2021 comme point de rupture
Les législatives de 2021 restent le repère le plus parlant pour comprendre cette situation. La participation nationale n’avait atteint que 23,03%, avec 5,58 millions de votants sur plus de 24 millions d’inscrits. Ce chiffre, déjà très faible, avait confirmé une crise de confiance profonde.
En Kabylie, le message avait été encore plus net. Dans plusieurs wilayas de la région, la participation était restée extrêmement basse, renforçant l’idée d’un rejet politique plus qu’une simple abstention passive. Le scrutin avait bien produit des sièges, mais pas de consensus. Le FLN était arrivé en tête avec 98 sièges, devant le MSP avec 65 et le RND avec 58, mais ces résultats n’avaient pas suffi à effacer l’image d’une élection boudée.

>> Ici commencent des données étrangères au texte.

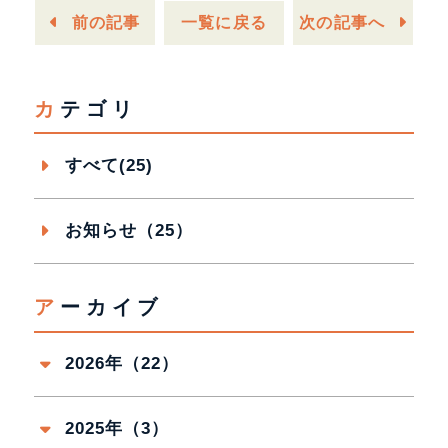
一覧に戻る
前の記事
次の記事へ
カテゴリ
すべて(25)
お知らせ（25）
アーカイブ
2026年（22）
2025年（3）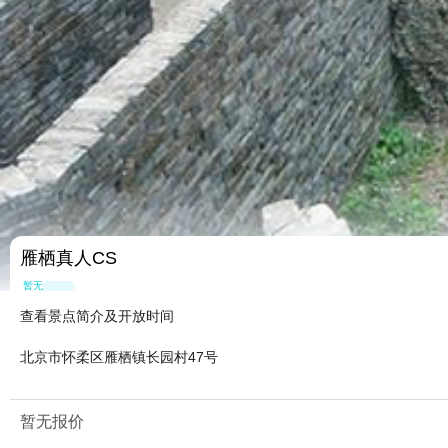
雁栖真人CS
暂无点评
查看景点简介及开放时间
北京市怀柔区雁栖镇长园村47号
暂无报价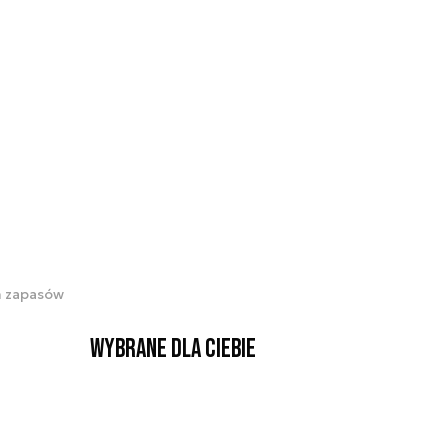
h zapasów
Wybrane dla Ciebie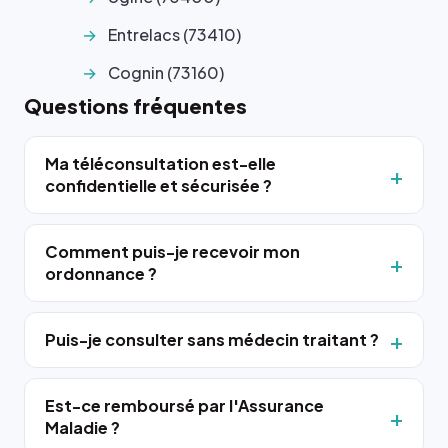
Entrelacs (73410)
Cognin (73160)
Questions fréquentes
Ma téléconsultation est-elle
confidentielle et sécurisée ?
Comment puis-je recevoir mon
ordonnance ?
Puis-je consulter sans médecin traitant ?
Est-ce remboursé par l'Assurance
Maladie ?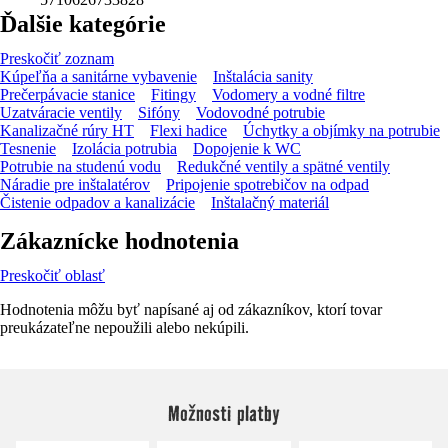
Ďalšie kategórie
Preskočiť zoznam
Kúpeľňa a sanitárne vybavenie
Inštalácia sanity
Prečerpávacie stanice
Fitingy
Vodomery a vodné filtre
Uzatváracie ventily
Sifóny
Vodovodné potrubie
Kanalizačné rúry HT
Flexi hadice
Úchytky a objímky na potrubie
Tesnenie
Izolácia potrubia
Dopojenie k WC
Potrubie na studenú vodu
Redukčné ventily a spätné ventily
Náradie pre inštalatérov
Pripojenie spotrebičov na odpad
Čistenie odpadov a kanalizácie
Inštalačný materiál
Zákaznícke hodnotenia
Preskočiť oblasť
Hodnotenia môžu byť napísané aj od zákazníkov, ktorí tovar
preukázateľne nepoužili alebo nekúpili.
Možnosti platby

Autrement dit, 2021 avait déjà posé les bases du 5-0 symbolique : cinq séquences, cinq avertissements, cinq confirmations d’un même malaise politique.
Kabylie et système central
Il faut aussi comprendre que le rejet kabyle ne se lit pas seulement à travers les urnes. Il s’inscrit dans une histoire plus large, faite de tensions identitaires, de crispations politiques et de déceptions répétées. La Kabylie ne se contente pas de s’éloigner du vote ; elle renvoie au pouvoir central un miroir embarrassant : celui d’un État qui peine à convaincre, à représenter et à rassurer.

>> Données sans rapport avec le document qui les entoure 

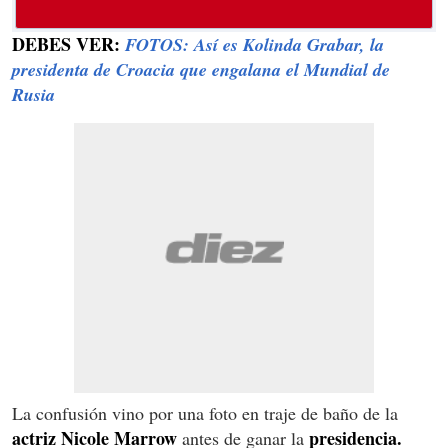
DEBES VER:
FOTOS: Así es Kolinda Grabar, la
presidenta de Croacia que engalana el Mundial de
Rusia
La confusión vino por una foto en traje de baño de la
actriz Nicole Marrow
presidencia.
antes de ganar la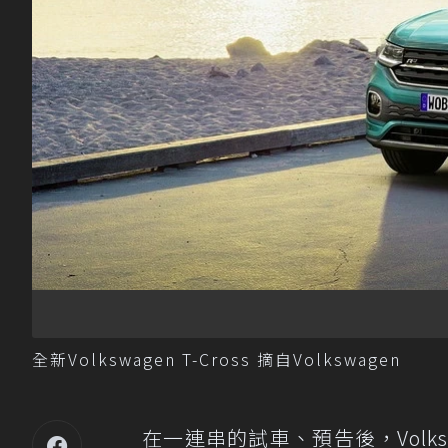
全新Volkswagen T-Cross 摘自Volkswagen
在一連串的試車、預告後，Volk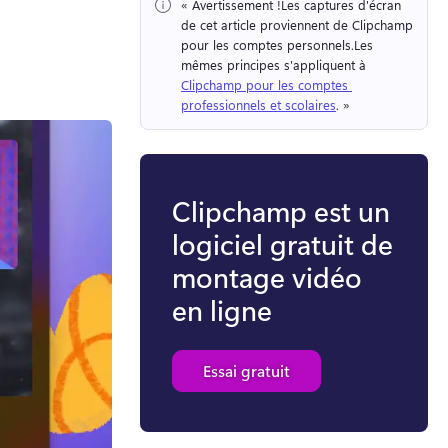
« Avertissement !
Les captures d'écran 
de cet article proviennent de Clipchamp 
pour les comptes personnels.
Les 
mêmes principes s'appliquent à 
Clipchamp pour les comptes 
professionnels et scolaires
. » 
Clipchamp est un
logiciel gratuit de
montage vidéo
en ligne
Essai gratuit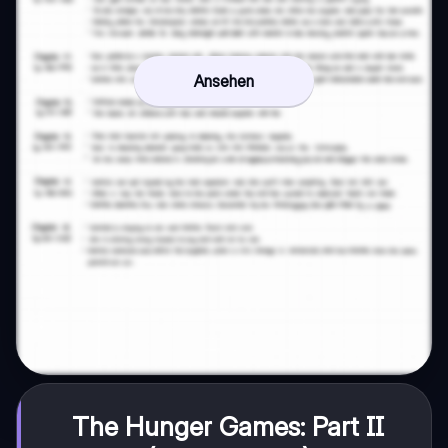
Ansehen
The Hunger Games: Part II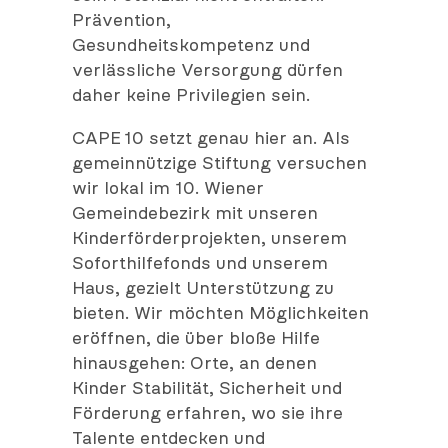
Prävention,
Gesundheitskompetenz und
verlässliche Versorgung dürfen
daher keine Privilegien sein.
CAPE 10 setzt genau hier an. Als
gemeinnützige Stiftung versuchen
wir lokal im 10. Wiener
Gemeindebezirk mit unseren
Kinderförderprojekten, unserem
Soforthilfefonds und unserem
Haus, gezielt Unterstützung zu
bieten. Wir möchten Möglichkeiten
eröffnen, die über bloße Hilfe
hinausgehen: Orte, an denen
Kinder Stabilität, Sicherheit und
Förderung erfahren, wo sie ihre
Talente entdecken und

Dans ce contexte, parler de “boudage” serait trop faible. Le mot juste est bien rejet. L’abstention peut être accidentelle. Le rejet est une position. Il suppose une mémoire, une lecture politique et une forme de refus du cadre proposé.
C’est d’autant plus vrai quand le climat général du pays reste marqué par les poursuites contre des journalistes, la pression sur les voix critiques et la persistance de prisonniers politiques. Tant que ces éléments demeurent, le vote ne peut pas être présenté comme un simple exercice démocratique neutre. Il devient un acte inscrit dans un environnement de contrainte.
Le vrai sens du score
Le 2-0 contre la Suisse et le 5-0 kabyle ne relèvent pas du même registre, mais ils disent ensemble quelque chose de l’état du pays : une difficulté à gagner, à convaincre, à rassembler. Dans le football, la défaite est ponctuelle. Dans la politique, le rejet répété devient structurel.

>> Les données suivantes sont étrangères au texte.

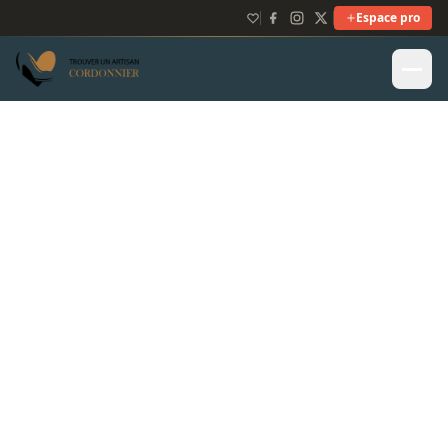
Espace pro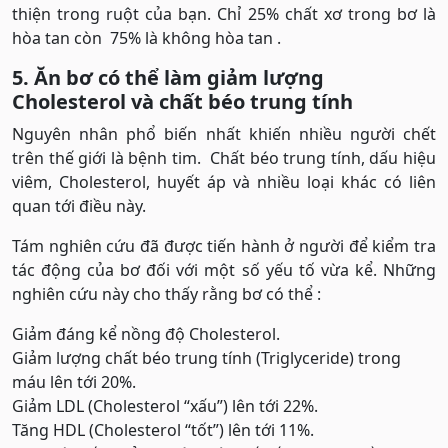
thiện trong ruột của bạn. Chỉ 25% chất xơ trong bơ là
hòa tan còn 75% là không hòa tan .
5. Ăn bơ có thể làm giảm lượng
Cholesterol và chất béo trung tính
Nguyên nhân phổ biến nhất khiến nhiều người chết
trên thế giới là bệnh tim. Chất béo trung tính, dấu hiệu
viêm, Cholesterol, huyết áp và nhiều loại khác có liên
quan tới điều này.
Tám nghiên cứu đã được tiến hành ở người để kiểm tra
tác động của bơ đối với một số yếu tố vừa kể. Những
nghiên cứu này cho thấy rằng bơ có thể :
Giảm đáng kể nồng độ Cholesterol.
Giảm lượng chất béo trung tính (Triglyceride) trong
máu lên tới 20%.
Giảm LDL (Cholesterol “xấu”) lên tới 22%.
Tăng HDL (Cholesterol “tốt”) lên tới 11%.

Le mérite de la formule Kabylie 5 – Algérie 0 est justement là : elle choque un peu, elle frappe l’esprit, mais elle dit aussi une vérité que les chiffres nus ne suffisent pas toujours à exprimer. Un pays kabyle qui continue d’envoyer le même message de refus n’est pas en train de “s’abstenir” au sens froid du terme. Elle exprime une crise de confiance durable.
Et quand cette crise se combine à une défaite sportive nette le même jour, le contraste devient presque symbolique : sur le terrain comme dans les urnes, l’Algérie encaisse. L’un raconte un mauvais match. L’autre raconte un malaise politique qui dure.